Problem requirements ::
Retype, word for word, every line of the records below starting at the one that contains "For every named" and ending at the one that contains "泰森斯 (349, 2307)"; include both of those lines and nothing more.

Records ::
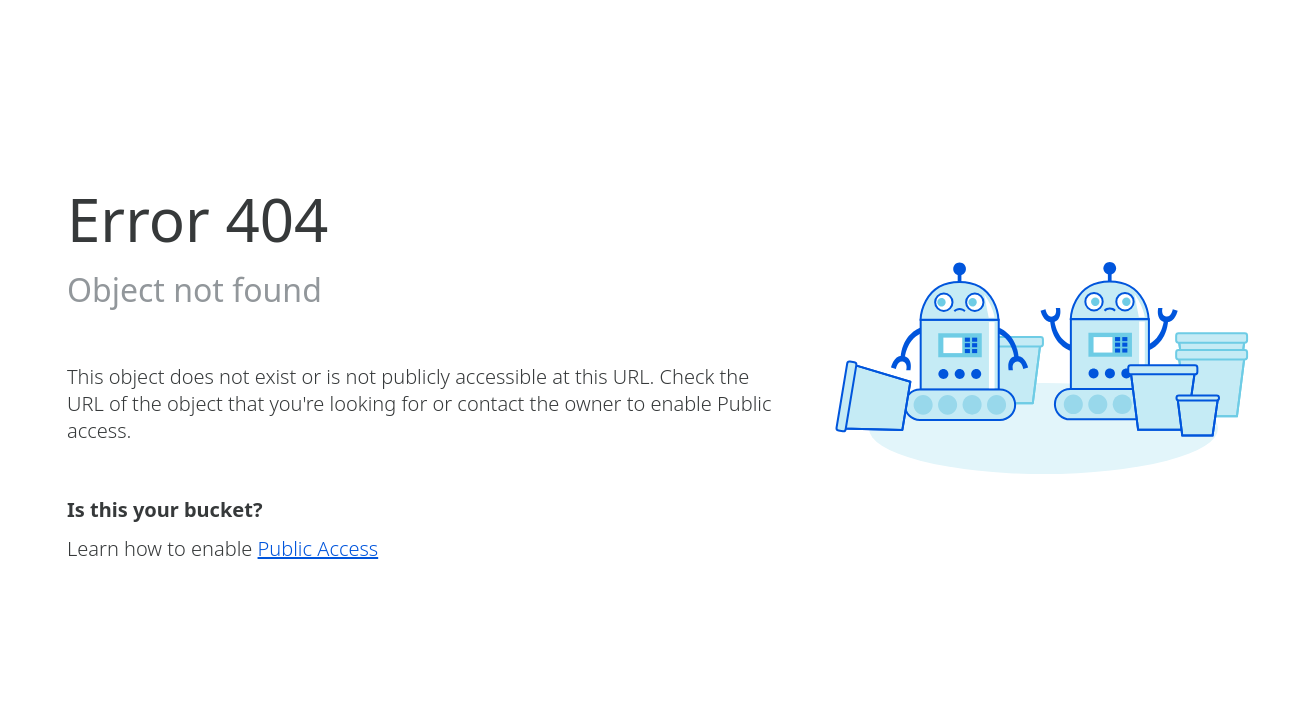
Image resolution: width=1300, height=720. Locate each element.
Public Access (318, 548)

==

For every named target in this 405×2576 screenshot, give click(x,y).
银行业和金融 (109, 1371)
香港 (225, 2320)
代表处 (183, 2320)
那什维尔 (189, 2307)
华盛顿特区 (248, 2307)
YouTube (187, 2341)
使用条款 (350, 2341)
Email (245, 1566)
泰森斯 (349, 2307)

Expected output ::
For every named target in this 405×2576 screenshot, give click(x,y).
银行业和金融 (109, 1371)
香港 (225, 2320)
代表处 (183, 2320)
那什维尔 (189, 2307)
华盛顿特区 (248, 2307)
YouTube (187, 2341)
使用条款 (350, 2341)
Email (245, 1566)
泰森斯 (349, 2307)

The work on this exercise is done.